T. de F. : Le préfet a validé le schéma de gestion cynégétique départemental 2012-2018, sur proposition de la Fédération départementale des chasseurs, qui ne prévoit pas de favoriser l'expansion du cerf dans le reste de l'Allier. L'ONF est d'accord avec cette position car il y a dans le reste du département beaucoup de boqueteaux qui pourraient servir de zones refuge à une population de grands cervidés.
Une situation qui pourrait alors devenir vite ingérable quand on voit comme il est difficile de maîtriser des populations de cerfs, même sur un grand massif, dès qu’il y a une zone refuge.
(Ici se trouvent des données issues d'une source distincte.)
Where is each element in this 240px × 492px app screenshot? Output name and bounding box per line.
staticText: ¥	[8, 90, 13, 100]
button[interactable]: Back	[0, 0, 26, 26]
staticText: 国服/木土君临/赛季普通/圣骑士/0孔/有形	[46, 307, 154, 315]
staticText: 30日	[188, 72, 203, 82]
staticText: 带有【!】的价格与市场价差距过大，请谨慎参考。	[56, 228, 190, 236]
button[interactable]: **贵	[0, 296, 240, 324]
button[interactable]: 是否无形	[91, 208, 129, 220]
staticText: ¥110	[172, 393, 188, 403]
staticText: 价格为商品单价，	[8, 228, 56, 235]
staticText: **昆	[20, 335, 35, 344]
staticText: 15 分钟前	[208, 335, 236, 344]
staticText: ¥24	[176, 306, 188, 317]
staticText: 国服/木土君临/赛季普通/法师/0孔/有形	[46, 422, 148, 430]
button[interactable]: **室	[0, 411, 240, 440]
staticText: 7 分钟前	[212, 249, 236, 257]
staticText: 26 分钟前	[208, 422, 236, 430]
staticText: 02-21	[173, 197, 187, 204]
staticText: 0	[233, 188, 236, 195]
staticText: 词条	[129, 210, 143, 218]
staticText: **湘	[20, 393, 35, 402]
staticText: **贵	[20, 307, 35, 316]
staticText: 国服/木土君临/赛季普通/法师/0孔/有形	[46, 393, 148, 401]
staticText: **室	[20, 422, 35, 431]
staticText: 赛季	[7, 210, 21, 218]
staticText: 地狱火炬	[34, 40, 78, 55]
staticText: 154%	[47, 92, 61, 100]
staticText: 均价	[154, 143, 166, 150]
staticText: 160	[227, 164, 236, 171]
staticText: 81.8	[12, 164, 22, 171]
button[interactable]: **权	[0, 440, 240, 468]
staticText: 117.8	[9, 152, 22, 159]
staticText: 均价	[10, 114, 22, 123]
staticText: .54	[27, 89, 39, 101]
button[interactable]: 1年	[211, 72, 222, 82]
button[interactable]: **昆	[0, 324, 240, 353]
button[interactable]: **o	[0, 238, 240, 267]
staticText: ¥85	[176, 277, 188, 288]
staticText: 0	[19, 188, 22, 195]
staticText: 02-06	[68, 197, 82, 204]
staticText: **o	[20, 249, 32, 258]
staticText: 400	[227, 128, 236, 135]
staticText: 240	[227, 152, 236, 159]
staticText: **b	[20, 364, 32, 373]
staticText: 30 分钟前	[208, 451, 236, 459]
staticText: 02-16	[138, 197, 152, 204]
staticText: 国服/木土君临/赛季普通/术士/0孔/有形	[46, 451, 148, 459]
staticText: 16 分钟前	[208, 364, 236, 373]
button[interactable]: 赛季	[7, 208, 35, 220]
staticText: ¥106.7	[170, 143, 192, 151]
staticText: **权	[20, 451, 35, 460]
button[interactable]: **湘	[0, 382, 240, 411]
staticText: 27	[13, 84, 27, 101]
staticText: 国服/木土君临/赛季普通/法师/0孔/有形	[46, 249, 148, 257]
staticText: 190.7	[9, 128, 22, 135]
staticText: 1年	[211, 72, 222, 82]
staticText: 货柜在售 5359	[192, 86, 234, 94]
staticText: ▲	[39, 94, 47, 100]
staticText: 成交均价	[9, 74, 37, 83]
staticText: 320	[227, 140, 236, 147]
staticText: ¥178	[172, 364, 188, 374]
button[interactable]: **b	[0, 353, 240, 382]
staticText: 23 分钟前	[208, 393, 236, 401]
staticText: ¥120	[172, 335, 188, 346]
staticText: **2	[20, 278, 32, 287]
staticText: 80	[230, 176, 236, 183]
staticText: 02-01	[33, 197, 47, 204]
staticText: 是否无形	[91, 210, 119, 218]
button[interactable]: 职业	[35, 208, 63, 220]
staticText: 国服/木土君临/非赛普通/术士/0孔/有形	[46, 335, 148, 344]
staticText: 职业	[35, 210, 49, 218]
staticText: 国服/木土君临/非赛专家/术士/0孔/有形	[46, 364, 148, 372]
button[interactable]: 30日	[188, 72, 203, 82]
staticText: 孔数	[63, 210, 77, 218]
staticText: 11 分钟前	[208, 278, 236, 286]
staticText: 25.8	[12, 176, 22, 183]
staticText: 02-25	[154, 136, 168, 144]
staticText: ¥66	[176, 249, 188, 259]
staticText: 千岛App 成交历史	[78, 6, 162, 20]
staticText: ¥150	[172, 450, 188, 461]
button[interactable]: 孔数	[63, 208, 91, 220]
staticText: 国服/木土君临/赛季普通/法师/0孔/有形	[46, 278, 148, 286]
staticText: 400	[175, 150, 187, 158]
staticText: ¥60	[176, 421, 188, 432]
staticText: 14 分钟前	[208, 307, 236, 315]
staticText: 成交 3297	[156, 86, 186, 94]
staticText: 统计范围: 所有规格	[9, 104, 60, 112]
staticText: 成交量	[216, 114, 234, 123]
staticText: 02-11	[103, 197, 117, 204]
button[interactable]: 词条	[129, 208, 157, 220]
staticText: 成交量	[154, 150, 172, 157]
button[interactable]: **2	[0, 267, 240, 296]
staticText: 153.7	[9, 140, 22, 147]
La notion d’"expansion du cerf" concerne d’ailleurs plutôt les biches, car de nombreux mâles viennent, après le brame, déjà y prendre leurs quartiers d'hiver !
> Le saviez-vous ?
- Le cerf est présent à Tronçais grâce aux chasseurs et aux forestiers. Les cerfs ont été réintroduits au début XXe siècle (1903)
- La loi française précise : « Le développement durable des forêts implique un équilibre sylvo-cynégétique harmonieux permettant la régénération des peuplements forestiers dans des conditions économiques satisfaisantes pour le propriétaire. Cet équilibre est atteint notamment par l'application du plan de chasse défini aux articles L. 425-1 à L. 425-4 du Code de l'environnement, complété par les dispositions des articles L. 427-4 à L. 427-7 dudit code » (Art. L. 1er de la Loi d'orientation sur la forêt 2001)
- Plan de chasse : comme pour les forêts privées, les demandes de plan de chasse en forêt domaniale sont transmises à la Fédération des chasseurs, puis à la Direction départementale des territoires qui représente le préfet. La Commission départementale de la chasse et de la faune sauvage (CDCFS), composée de représentants de l’administration (dont l'ONF), de la Fédération des chasseurs, de la Chambre d’agriculture, de forestiers, d’associations de protection de l’environnement et de titulaires de droits de chasse, propose au préfet des orientations et mesures générales pour la bonne gestion de l'espèce, et fixe un maximum ainsi qu'un minimum d'animaux à prélever pour les espèces soumises à un plan de chasse.